Lecce (Salento) – La pioggia e i rifiuti non hanno arrecato pochi danni alla città di Nardò. E ora? Un coro polifonico: una voce dal Pd, della segretaria cittadina, Vanessa Giannuzzi e un’interrogazione da parte dei consiglieri Donadei e Muci, si fanno sentire e riecheggiano nell’aere neretino.
(Paola De Pascali) - “Chiunque abbia visto la città di Nardò nella giornata del 20 maggio –dichiara Vanessa Giannuzzi - avrà pensato di essere stato catapultato nella sceneggiatura di un film apocalittico”.
La segretaria cittadina del PD puntualizza: “l’Amministrazione neretina deve informare la città del punto in cui si è arrivati con i lavori per la manutenzione delle cavità in cui defluiscono naturalmente le acque piovane e quelle del canale Asso. È impensabile che una pioggia, se pur battente e continua, riduca la città in condizioni da codice rosso”.
Ed ancora, il PD chiede all’amministrazione di attivarsi al più presto per la risoluzione definitiva del problema delle acque piovane, ormai ventennale, che la città subisce.
L’attenzione non può non ricadere “ai rifiuti che abbelliscono le strade cittadine in maniera ormai insostenibile”.
“Mentre l’ATO BR/2 inaugura nuovi e moderni centri di raccolta rifiuti –afferma la segretaria cittadina del PD - nell’ATO LE/2 , invece, puntualmente ed un paio di volte l’anno, la situazione dello smaltimento rifiuti diventa esplosiva ed incontrollabile”.

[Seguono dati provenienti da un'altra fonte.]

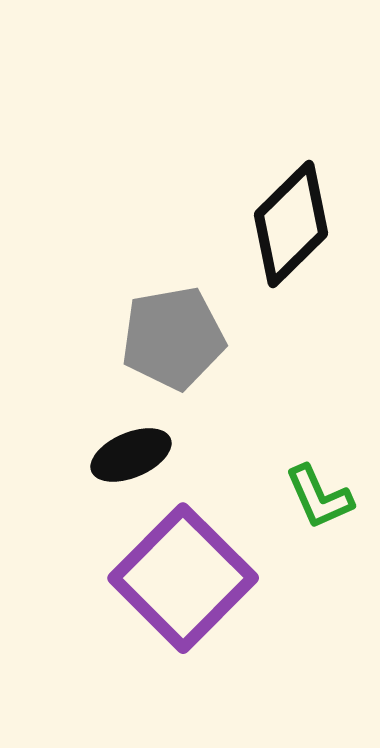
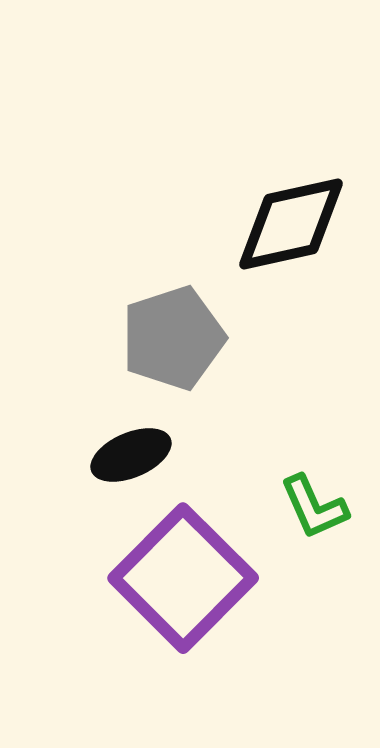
black diamond: rotated 32 degrees clockwise
gray pentagon: rotated 8 degrees counterclockwise
green L-shape: moved 5 px left, 10 px down
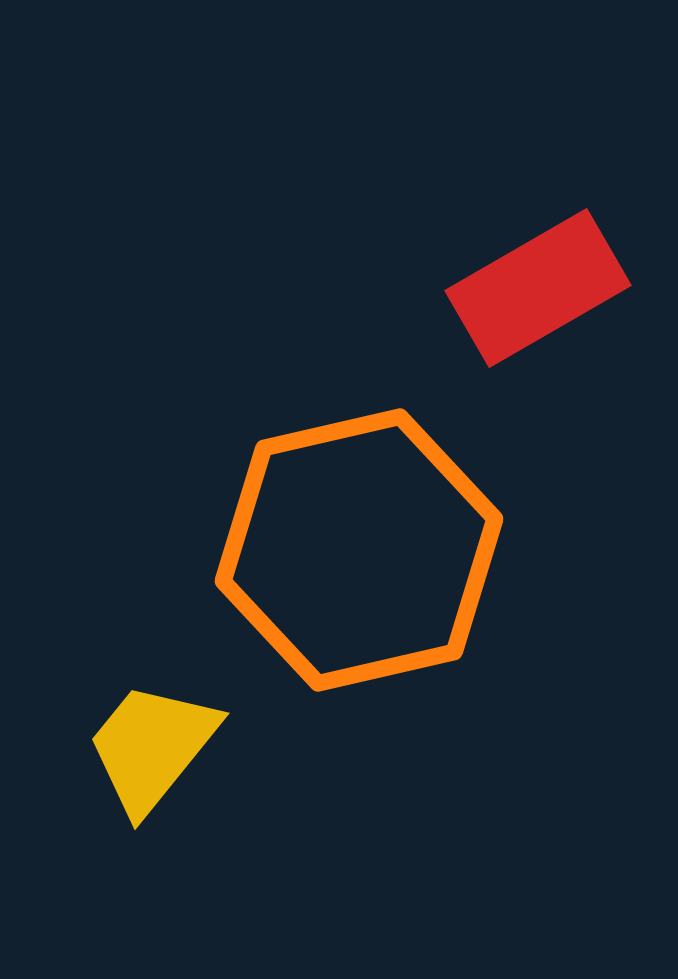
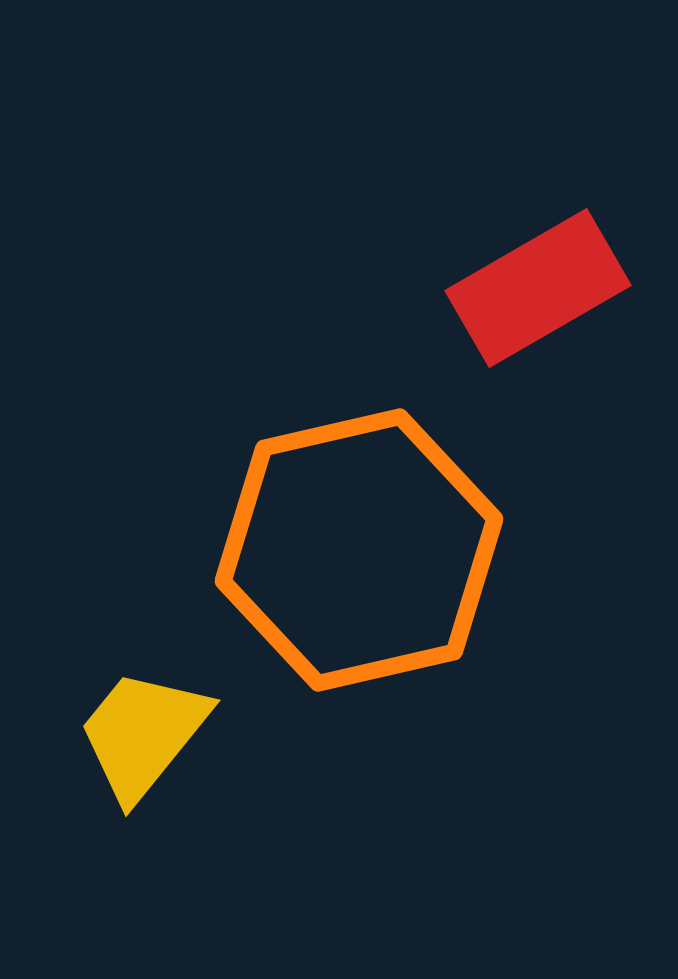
yellow trapezoid: moved 9 px left, 13 px up
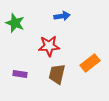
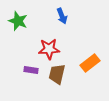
blue arrow: rotated 77 degrees clockwise
green star: moved 3 px right, 2 px up
red star: moved 3 px down
purple rectangle: moved 11 px right, 4 px up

A tal proposito il PD chiede all’Amministrazione neretina di verificare che chi dirige l’ATO Le/2 investa i fondi destinati alla realizzazione di impianti per lo smaltimento dei rifiuti celermente e definitivamente e senza ulteriori tentennamenti.
“Se, finalmente, l’ATO Le/2 lavorasse in questa direzione – prosegue la Giannuzzi - i cittadini non sarebbero ulteriormente gravati dei costi che le aziende di raccolta locale sostengono per smaltire i rifiuti fuori regione”.
Tuttavia, il PD chiede in concreto: “l’amministrazione neretina si deve rendere celermente operativa per non trascurare le problematiche fin qui descritte, e, qualora, ci fossero responsabilità di chiunque, di rendere partecipe la cittadinanza”.
Su questo argomento anche i consiglieri Salvatore Donadei e Adriano Muci si sono attivati, presentando una precisainterrogazione consiliare per sollecitare l’amministrazione comunale ad intervenire per l’emergenza rifiuti di questi giorni.
“Anche individuando un sito temporaneo per gli RSU –dichiarano entrambi i consiglieri - in modo da restituire decoro e igiene alle vie cittadine”.
Inoltre, evidenziano i due consiglieri: “il ripetersi di questa vicenda, insostenibile per il decoro della cittadinanza è molto grave per l’immagine della città, soprattutto con l’avvicinarsi della stagione turistica”.
In tal modo, s’interrogano i consiglieri Doandei e Muci: “avendo appreso della situazione debitoria del comune neritino nei confronti della Sud Gas, azienda destinataria del conferimento dei rifiuti da biostabilizzare, per un importo superiore ai 700mila €. Interroghiamo l’amministrazione: per sapere se si sia attivata presso i vertici dell’ATO LE/2 per una celere risoluzione della questione; intenda individuare un sito di stoccaggio temporaneo dei rifiuti attualmente ammassati ai bordi delle strade, al fine di evitare problematiche di tipo igienico-sanitario; abbia avviato le opportune procedure per risolvere lo stato di morosità nei confronti della Sud Gas”.